** Opening Excerpted records block **

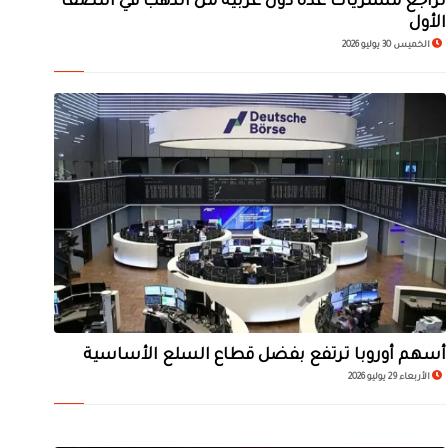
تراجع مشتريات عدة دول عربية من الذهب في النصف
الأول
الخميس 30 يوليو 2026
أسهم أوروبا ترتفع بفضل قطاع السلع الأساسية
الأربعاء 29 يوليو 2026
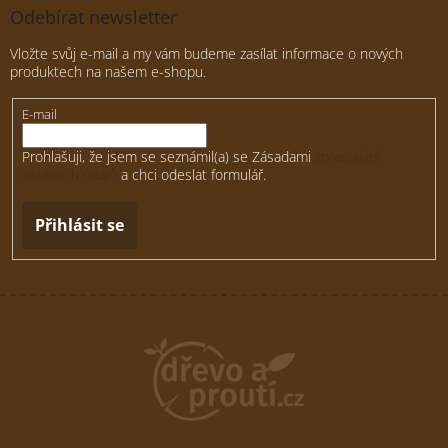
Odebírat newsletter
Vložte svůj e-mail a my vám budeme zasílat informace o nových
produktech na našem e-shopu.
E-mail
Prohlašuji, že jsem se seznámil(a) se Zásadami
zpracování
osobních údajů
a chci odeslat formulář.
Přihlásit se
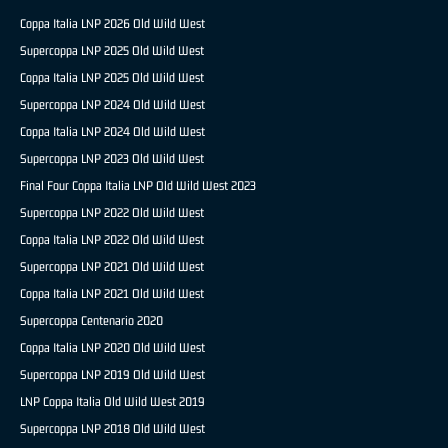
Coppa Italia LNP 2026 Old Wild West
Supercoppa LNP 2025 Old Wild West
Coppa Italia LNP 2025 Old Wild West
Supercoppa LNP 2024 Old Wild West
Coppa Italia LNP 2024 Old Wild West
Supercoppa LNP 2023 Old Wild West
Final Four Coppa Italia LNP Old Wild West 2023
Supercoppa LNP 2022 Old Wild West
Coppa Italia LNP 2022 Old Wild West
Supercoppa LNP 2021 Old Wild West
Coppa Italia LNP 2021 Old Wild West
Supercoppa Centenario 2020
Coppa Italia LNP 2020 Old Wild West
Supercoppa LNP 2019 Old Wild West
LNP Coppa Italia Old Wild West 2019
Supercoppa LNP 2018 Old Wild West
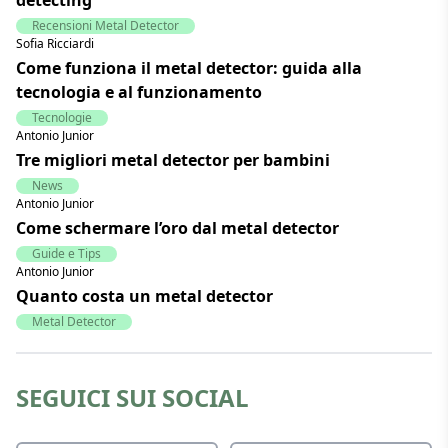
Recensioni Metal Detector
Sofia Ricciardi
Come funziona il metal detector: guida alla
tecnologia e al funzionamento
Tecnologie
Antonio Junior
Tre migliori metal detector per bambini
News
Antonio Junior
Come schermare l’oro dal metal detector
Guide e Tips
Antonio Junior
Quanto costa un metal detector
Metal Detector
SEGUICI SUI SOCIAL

** Closing Excerpted records block **
** Opening Excerpted records block **

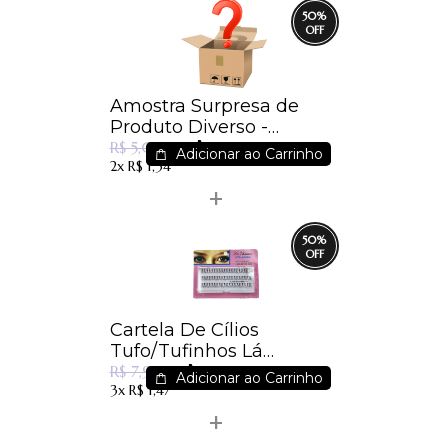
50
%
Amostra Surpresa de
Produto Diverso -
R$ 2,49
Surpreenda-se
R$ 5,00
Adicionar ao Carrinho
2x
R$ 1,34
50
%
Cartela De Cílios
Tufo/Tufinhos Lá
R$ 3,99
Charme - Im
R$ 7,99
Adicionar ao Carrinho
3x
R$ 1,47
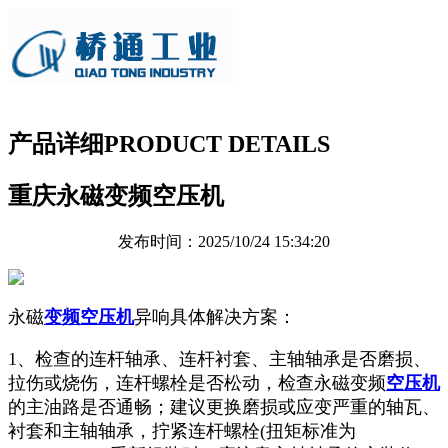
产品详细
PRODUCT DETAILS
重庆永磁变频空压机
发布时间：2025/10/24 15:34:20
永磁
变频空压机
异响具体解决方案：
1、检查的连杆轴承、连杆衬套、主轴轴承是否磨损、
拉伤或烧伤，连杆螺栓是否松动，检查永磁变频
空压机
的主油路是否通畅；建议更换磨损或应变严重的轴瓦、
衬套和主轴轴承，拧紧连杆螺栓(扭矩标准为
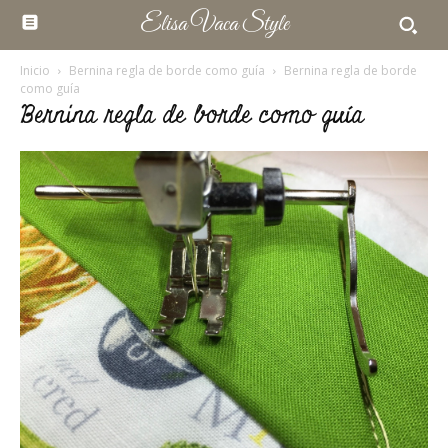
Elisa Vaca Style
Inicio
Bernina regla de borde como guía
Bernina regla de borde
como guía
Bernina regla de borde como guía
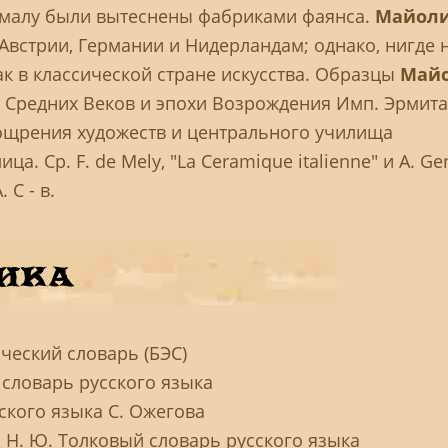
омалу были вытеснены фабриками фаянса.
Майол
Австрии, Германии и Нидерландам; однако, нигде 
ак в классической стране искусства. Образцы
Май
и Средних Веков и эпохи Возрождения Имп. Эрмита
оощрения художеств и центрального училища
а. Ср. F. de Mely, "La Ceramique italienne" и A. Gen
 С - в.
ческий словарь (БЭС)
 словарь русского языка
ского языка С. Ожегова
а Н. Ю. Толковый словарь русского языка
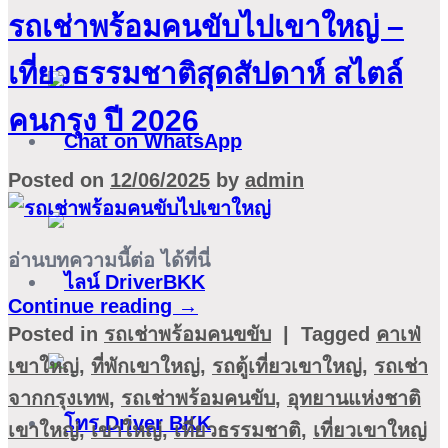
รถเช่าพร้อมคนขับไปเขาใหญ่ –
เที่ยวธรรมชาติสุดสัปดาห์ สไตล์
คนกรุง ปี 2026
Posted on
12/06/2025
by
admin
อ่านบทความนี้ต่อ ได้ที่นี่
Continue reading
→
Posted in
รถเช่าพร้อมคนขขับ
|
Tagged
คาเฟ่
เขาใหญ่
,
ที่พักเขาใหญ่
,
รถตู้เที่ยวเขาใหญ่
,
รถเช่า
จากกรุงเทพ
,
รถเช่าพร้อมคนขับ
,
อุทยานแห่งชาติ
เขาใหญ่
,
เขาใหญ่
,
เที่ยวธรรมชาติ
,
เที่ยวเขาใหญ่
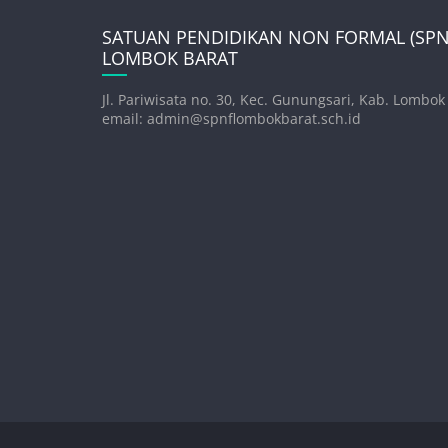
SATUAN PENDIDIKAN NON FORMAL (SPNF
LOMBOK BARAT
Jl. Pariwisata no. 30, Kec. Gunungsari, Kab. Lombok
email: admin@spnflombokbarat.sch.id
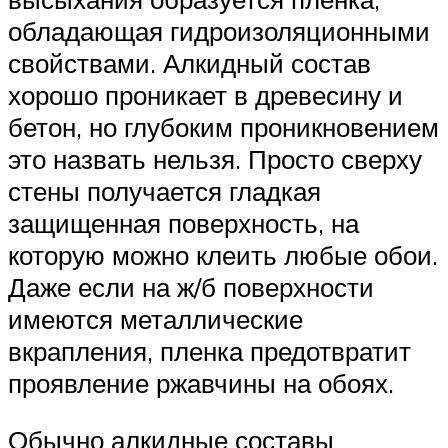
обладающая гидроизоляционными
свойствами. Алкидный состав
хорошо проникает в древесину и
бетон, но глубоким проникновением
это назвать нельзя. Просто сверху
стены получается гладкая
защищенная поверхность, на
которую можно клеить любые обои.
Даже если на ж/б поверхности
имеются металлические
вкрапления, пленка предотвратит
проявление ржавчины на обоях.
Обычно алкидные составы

** Closing Excerpted records block **

Task:
In the listing above, find the line containing "تراجع مشتريات عدة دول عربية من الذهب في النصف" and the line containing "Supercoppa LNP 2025 Old Wild West", then output those two lines and everything between them exactly as written, without the images.

Output for this exercise:
تراجع مشتريات عدة دول عربية من الذهب في النصف
الأول
الخميس 30 يوليو 2026
أسهم أوروبا ترتفع بفضل قطاع السلع الأساسية
الأربعاء 29 يوليو 2026
Odebírat newsletter
Vložte svůj e-mail a my vám budeme zasílat informace o nových
produktech na našem e-shopu.
E-mail
Prohlašuji, že jsem se seznámil(a) se Zásadami
zpracování
osobních údajů
a chci odeslat formulář.
Přihlásit se
Coppa Italia LNP 2026 Old Wild West
Supercoppa LNP 2025 Old Wild West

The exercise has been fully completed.